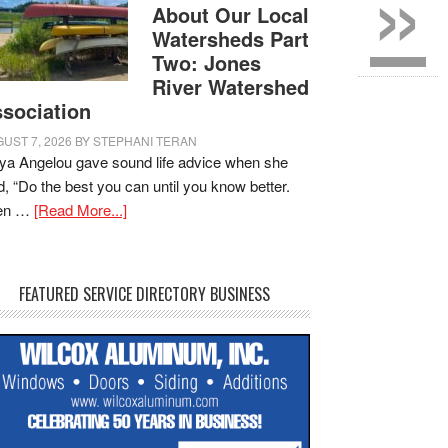
»
About Our Local
Watersheds Part
Two: Jones
River Watershed
sociation
UST 7, 2026
BY
STEPHANI TERAN
a Angelou gave sound life advice when she
d, “Do the best you can until you know better.
en …
[Read More...]
FEATURED SERVICE DIRECTORY BUSINESS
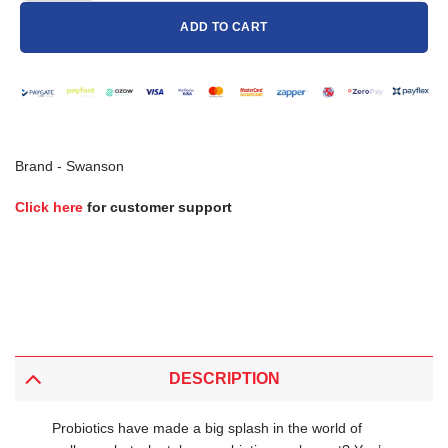
ADD TO CART
Brand -
Swanson
Click here
for customer support
DESCRIPTION
Probiotics have made a big splash in the world of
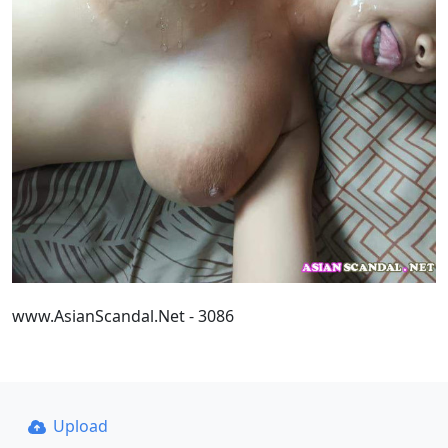
www.AsianScandal.Net - 3086
Upload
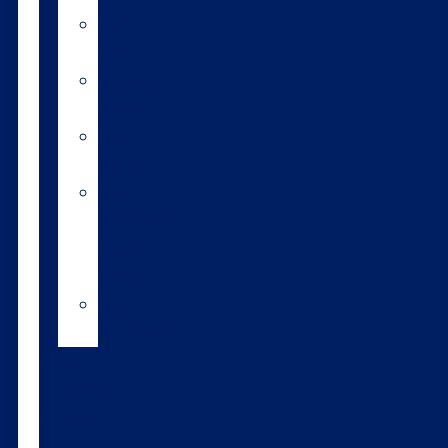
A2/A2
bulls
Variable
milking
High
input
Short
gestation
length
semen
Heat
detection
Bull
teams
About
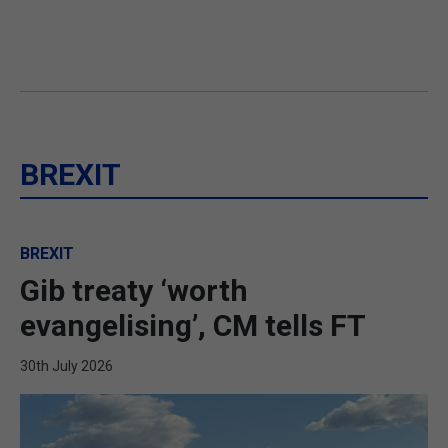
BREXIT
BREXIT
Gib treaty ‘worth
evangelising’, CM tells FT
30th July 2026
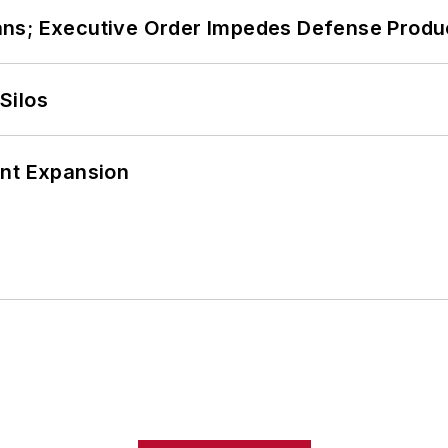
ans; Executive Order Impedes Defense Produ
Silos
ant Expansion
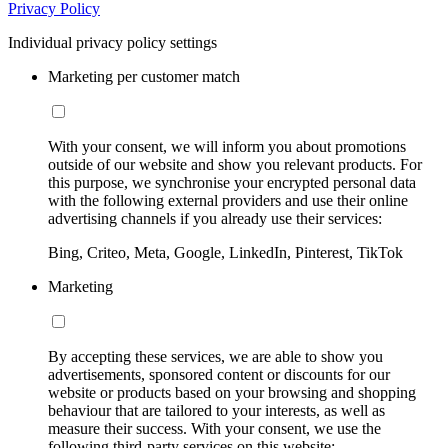
Privacy Policy
Individual privacy policy settings
Marketing per customer match
With your consent, we will inform you about promotions
outside of our website and show you relevant products. For
this purpose, we synchronise your encrypted personal data
with the following external providers and use their online
advertising channels if you already use their services:
Bing, Criteo, Meta, Google, LinkedIn, Pinterest, TikTok
Marketing
By accepting these services, we are able to show you
advertisements, sponsored content or discounts for our
website or products based on your browsing and shopping
behaviour that are tailored to your interests, as well as
measure their success. With your consent, we use the
following third-party services on this website:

■ ■ ■ ■

_EXERCISE GOAL:_
When you copy the data above, keep each line exact and omit the pictures.

_EXERCISE OUTPUT:_
»
About Our Local
Watersheds Part
Two: Jones
River Watershed
sociation
UST 7, 2026
BY
STEPHANI TERAN
a Angelou gave sound life advice when she
d, “Do the best you can until you know better.
en …
[Read More...]
FEATURED SERVICE DIRECTORY BUSINESS
ADD TO CART
Brand -
Swanson
Click here
for customer support
DESCRIPTION
Probiotics have made a big splash in the world of
www.AsianScandal.Net - 3086
Upload
A2/A2
bulls
Variable
milking
High
input
Short
gestation
length
semen
Heat
detection
Bull
teams
About
BREXIT
BREXIT
Gib treaty ‘worth
evangelising’, CM tells FT
30th July 2026
ans; Executive Order Impedes Defense Produ
Silos
ant Expansion
Privacy Policy
Individual privacy policy settings
Marketing per customer match
With your consent, we will inform you about promotions
outside of our website and show you relevant products. For
this purpose, we synchronise your encrypted personal data
with the following external providers and use their online
advertising channels if you already use their services:
Bing, Criteo, Meta, Google, LinkedIn, Pinterest, TikTok
Marketing
By accepting these services, we are able to show you
advertisements, sponsored content or discounts for our
website or products based on your browsing and shopping
behaviour that are tailored to your interests, as well as
measure their success. With your consent, we use the
following third-party services on this website:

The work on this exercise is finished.